Figure 5:Methylation association with TMPRSS2-ERG and MYC
a, HMRs, correlation between methylation in loci harboring recurrent HMRs and ERG expression, and ChIP-seq peaks (H3K27ac[34], AR[36], ERG[38], FOXA1[37], HOXB13[37]) at the TMPRSS2 locus. Significance was assessed with two-sided Spearman’s correlation, N=100 independent mCRPC samples. TMPRSS2 isoform 204 was not shown as its TSS was ~20Kbp upstream of the other 5 protein coding isoforms.
b, Observed ERG expression in TMPRSS2-ERG fusion positive mCRPC and ERG expression predicted in those tumors using two linear models: one including AR expression and AR mutations and another including AR expression, AR mutations, and methylation at the TMPRSS2 promoter and upstream locus. Significance was assessed by a two-sided ANOVA (N=41 independent fusion positive samples).
c, HMRs, correlation between methylation in recurrent HMRs and MYC expression, ChIP-seq peaks (H3K27ac[34]), and ChIA-PET interactions (AR and ERG)[39] at the MYC-PVT1 locus. Significance was assessed with two-sided Spearman’s correlation, N=100 independent mCRPC samples. “Primary” in the ChIP-seq tracks indicates localized primary prostate cancer.
d, Observed MYC expression and MYC expression predicted in those tumors using two linear models: one including MYC copy number alone and another including MYC copy number and methylation at the MYC-PVT1 locus. Significance was assessed by a two-sided ANOVA (N=100 independent mCRPC samples).
Figure 6:Genome-wide analysis of differential methylation
a, Differentially methylated regions (DMRs) and mutation frequency in mCRPC. Ideogram shows, for each chromosome, from left to right: DMRs comparing primary prostate cancer (N=5) to benign prostate (N=4), DMRs comparing mCRPC (adenocarcinoma, N=95) to primary prostate cancer (N=5), and mutational frequency in 1Mbp windows in the mCRPC samples (excluding two hyper-mutated samples[17]). Maximum bar height in mutation frequency represents an average mutational frequency ≥10 mutations per Mb per sample.

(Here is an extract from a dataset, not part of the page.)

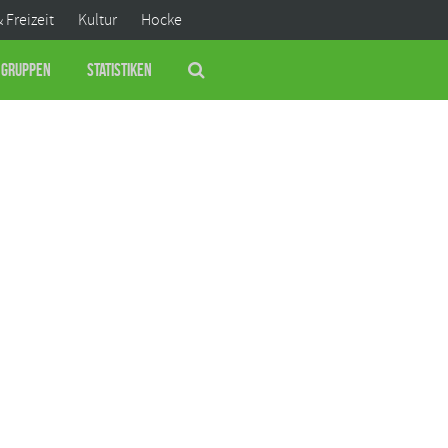
& Freizeit
Kultur
Hocke
Gruppen
Statistiken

b, Differential methylation (comparing mCRPC (adenocarcinoma) to benign prostate) compared to mutational frequency (excluding 2 hyper-mutated samples[17]), N=98. Each point represents a fixed 1Mbp window of the genome, and all points collectively represent all 1 Mb windows across the genome excluding centromeres and telomeres.

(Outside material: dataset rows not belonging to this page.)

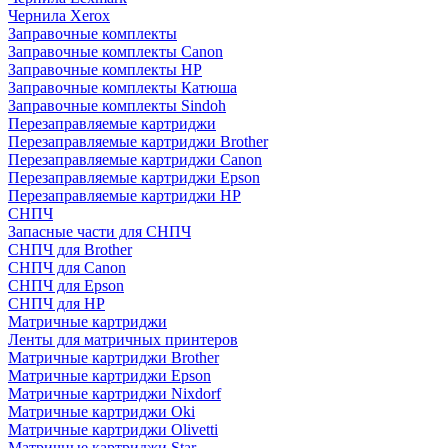
Чернила Xerox
Заправочные комплекты
Заправочные комплекты Canon
Заправочные комплекты HP
Заправочные комплекты Катюша
Заправочные комплекты Sindoh
Перезаправляемые картриджи
Перезаправляемые картриджи Brother
Перезаправляемые картриджи Canon
Перезаправляемые картриджи Epson
Перезаправляемые картриджи HP
СНПЧ
Запасные части для СНПЧ
СНПЧ для Brother
СНПЧ для Canon
СНПЧ для Epson
СНПЧ для HP
Матричные картриджи
Ленты для матричных принтеров
Матричные картриджи Brother
Матричные картриджи Epson
Матричные картриджи Nixdorf
Матричные картриджи Oki
Матричные картриджи Olivetti
Матричные картриджи Star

c, Average differential methylation values across all sites identified from publicly available ChIP-seq data (AR[36], ERG[38], FOXA1[37], HOXB13[37], H3K27ac[35]). For each ChIP-seq peak, a 20Kbp window centered on midpoint of the peak (x=0) was assessed for differential methylation between mCRPC adenocarcinoma vs. benign prostate samples.